Question

Which of the following conditions is incorrect for a well behaved wave function ( $\psi$ )?
A. $\psi$ must be finite
B. $\psi$ must be single valued
C. $\psi$ must be infinite
D. $\psi$ must be continuous

Answer 1

The square of wave function $\psi$ (i.e., ${\psi^2}$ ) in chemistry gives us the probability of finding an electron/or electron cloud density (orbitals) in space. Also, the wave function of different atoms interfere with each other to form molecular orbitals and the atomic orbitals.

Complete answer:
There are some requirements a wave function must follow to be acceptable as a well behaved (or meaning full) wave function, which are;
1. The wave function must be single valued in any given coordinate(x, y, z), because there can be only one probability value at a given position.
2. The wave function must be continuous, in order for its second derivative ( $\dfrac{{{\delta ^2}y}}{{\delta {x^2}}}$ ) to exist and be well behaved.
3. And the last requirement is that the wave function must be finite, to be able to get a normalized wave function, $\psi$ should be integrable.
Option (C) says that the wave function should be infinite, which is an incorrect statement.

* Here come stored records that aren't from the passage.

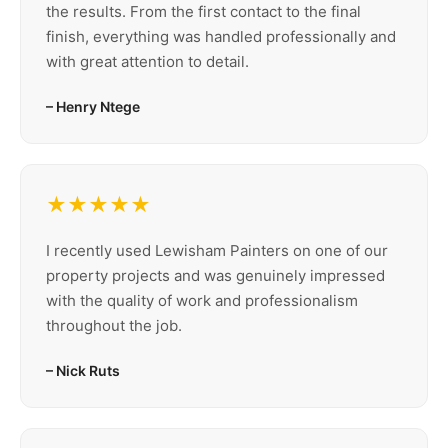
the results. From the first contact to the final
finish, everything was handled professionally and
with great attention to detail.
– Henry Ntege
★★★★★
I recently used Lewisham Painters on one of our
property projects and was genuinely impressed
with the quality of work and professionalism
throughout the job.
– Nick Ruts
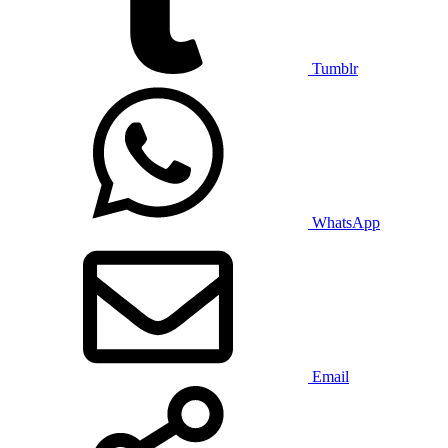
Tumblr
WhatsApp
Email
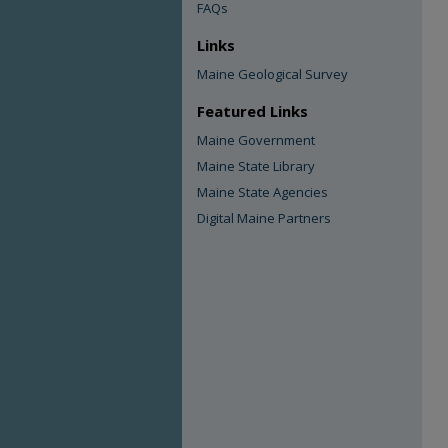
FAQs
Links
Maine Geological Survey
Featured Links
Maine Government
Maine State Library
Maine State Agencies
Digital Maine Partners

**Therefore, the correct answer to the question is option (C) i.e, $\psi$ must be infinite.

Additional information:**
If we integrate the probability of finding a particle ( ${\psi^2}$ towards ‘x’ coordinate in 2- dimension) in the entire space (taking limit from $- \infty$ to $\infty$ ), then the result of that integration will be unity i.e., ${\int {{{|\psi }}({\text{x}})|} ^2}{\text{dx = 1}}$. And those $\psi$ function for which | $\psi_{\text{x}}^2$ | = 1, they are called normalized wave functions.

Note:
While solving for Schrondinger’s wave function ( ${{\psi }}$ ) remember that this wave function is different from its square valued ${{{\psi }}^2}$, to avoid confusion between these two, remember that ${{\psi }}$ has no physical significance, while ${{{\psi }}^2}$ gives the probability of finding electron cloud density in space.